Cyclophosphamide, which is metabolized to an active compound and other reactive metabolites (see Fig. 54-6), occasionally causes hemorrhagic cystitis. The risk of this can be largely eliminated through vigorous hydration of patients during treatment. As little as a single IV dose of cyclophosphamide can produce cystitis. MESNA is used as a protectant in patients receiving very high doses of IV cyclophosphamide. The cystitis appears to be caused by acrolein, which is produced as a toxic byproduct of the metabolism of cyclophosphamide. This side effect is not age- or sex-related and leads to a 9 to 45 times greater risk of bladder cancer. The risk of bladder cancer is not as great in those given cyclophosphamide orally as opposed to IV.

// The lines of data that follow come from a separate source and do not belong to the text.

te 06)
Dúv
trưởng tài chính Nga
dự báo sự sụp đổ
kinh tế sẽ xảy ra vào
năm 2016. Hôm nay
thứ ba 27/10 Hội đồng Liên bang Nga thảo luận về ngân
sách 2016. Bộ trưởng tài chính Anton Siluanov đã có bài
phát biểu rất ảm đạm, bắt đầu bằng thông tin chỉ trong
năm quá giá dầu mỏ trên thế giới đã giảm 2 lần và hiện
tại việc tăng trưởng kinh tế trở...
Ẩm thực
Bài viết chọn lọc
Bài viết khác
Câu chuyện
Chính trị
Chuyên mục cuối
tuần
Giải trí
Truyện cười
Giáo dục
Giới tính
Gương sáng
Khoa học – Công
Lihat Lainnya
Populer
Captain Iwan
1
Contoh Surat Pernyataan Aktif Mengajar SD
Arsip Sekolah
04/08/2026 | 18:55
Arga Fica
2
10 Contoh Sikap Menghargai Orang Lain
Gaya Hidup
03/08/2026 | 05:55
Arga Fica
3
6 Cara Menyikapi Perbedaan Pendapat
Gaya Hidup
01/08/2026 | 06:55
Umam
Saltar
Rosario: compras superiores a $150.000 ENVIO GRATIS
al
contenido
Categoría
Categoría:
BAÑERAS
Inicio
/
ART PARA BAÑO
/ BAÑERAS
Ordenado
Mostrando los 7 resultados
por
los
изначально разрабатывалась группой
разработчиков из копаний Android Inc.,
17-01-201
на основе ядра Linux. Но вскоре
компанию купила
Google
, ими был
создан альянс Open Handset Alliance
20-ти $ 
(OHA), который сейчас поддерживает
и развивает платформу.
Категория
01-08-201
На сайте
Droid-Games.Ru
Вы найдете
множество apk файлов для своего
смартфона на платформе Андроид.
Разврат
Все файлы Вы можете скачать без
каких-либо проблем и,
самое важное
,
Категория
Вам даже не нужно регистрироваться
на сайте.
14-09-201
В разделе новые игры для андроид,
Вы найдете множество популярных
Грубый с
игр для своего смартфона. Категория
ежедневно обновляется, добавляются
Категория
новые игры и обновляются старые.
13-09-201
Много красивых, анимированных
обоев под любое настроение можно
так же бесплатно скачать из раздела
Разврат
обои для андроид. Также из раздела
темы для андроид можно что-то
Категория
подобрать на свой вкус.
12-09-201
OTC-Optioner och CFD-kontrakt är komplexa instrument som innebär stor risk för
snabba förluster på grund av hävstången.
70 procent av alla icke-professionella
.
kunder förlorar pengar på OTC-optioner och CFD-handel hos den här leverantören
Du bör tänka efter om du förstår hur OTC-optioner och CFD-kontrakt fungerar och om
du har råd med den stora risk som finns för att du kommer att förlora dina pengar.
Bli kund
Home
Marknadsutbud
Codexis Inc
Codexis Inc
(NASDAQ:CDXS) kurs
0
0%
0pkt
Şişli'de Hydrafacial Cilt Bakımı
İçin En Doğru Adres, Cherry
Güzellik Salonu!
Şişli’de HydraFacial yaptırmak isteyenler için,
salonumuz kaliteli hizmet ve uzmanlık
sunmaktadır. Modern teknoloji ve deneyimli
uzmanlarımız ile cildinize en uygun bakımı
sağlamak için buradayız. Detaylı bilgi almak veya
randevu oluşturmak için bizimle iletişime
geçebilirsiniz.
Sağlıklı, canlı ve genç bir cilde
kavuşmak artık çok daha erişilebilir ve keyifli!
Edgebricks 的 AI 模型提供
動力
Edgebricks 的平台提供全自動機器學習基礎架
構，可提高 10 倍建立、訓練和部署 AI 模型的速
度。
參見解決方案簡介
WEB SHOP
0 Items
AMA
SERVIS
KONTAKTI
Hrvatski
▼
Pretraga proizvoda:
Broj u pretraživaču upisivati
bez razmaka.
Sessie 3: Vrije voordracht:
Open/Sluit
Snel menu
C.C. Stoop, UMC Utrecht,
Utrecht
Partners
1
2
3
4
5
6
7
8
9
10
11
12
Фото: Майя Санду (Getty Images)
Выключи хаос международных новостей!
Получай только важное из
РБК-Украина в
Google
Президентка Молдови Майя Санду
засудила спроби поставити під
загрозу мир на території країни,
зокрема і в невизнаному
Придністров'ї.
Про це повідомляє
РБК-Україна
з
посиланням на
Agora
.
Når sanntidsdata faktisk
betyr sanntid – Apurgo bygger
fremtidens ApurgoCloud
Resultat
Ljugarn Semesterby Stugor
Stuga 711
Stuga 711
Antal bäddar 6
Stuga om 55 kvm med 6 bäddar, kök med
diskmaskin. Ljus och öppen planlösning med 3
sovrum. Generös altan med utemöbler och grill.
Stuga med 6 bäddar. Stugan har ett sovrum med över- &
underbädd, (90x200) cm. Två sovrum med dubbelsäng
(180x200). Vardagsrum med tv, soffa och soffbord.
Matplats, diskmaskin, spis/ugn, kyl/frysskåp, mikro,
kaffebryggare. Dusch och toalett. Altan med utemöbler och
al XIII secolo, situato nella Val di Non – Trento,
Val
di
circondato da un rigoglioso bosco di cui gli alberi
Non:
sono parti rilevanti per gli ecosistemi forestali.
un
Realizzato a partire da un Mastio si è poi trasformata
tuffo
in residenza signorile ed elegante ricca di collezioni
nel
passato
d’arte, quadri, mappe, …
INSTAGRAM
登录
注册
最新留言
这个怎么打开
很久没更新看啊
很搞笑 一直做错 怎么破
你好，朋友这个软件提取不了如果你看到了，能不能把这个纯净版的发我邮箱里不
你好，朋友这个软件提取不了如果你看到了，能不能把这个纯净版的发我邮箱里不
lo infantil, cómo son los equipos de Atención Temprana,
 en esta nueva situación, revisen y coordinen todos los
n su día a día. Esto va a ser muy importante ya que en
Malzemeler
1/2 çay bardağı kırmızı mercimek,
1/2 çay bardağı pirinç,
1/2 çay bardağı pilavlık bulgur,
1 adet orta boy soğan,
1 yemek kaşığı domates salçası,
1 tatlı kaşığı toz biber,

Nearly all antineoplastic drugs have side effects that patients consider very objectionable.
New Horizons
There have been enormous advances in our understanding of the molecular and cellular biology of cancer. As a result, a large number of new targets have become available, including targets associated with oncogenic kinases and phosphatases, growth factors, and growth factor receptors involved in signal transduction (see Chapter 55). Bioreductive alkylating agents and radiation sensitizers have become subjects of considerable interest as a result of the observation that malignant cells within the center of the tumor are hypoxic, and hypoxia is a cause of drug resistance. Compounds designed to affect angiogenesis and hormone receptors and agents targeted toward redox systems are also emerging as exciting new therapeutic approaches to cancer. Many currently available
antineoplastic agents require IV administration, and considerable effort has been directed toward the development of orally active compounds that would permit patients to be treated outside of a hospital setting. Cancer vaccines and gene therapy continue to be actively investigated. The next 5 years may provide important clues concerning which of the aforementioned approaches are likely to yield effective new anticancer drugs.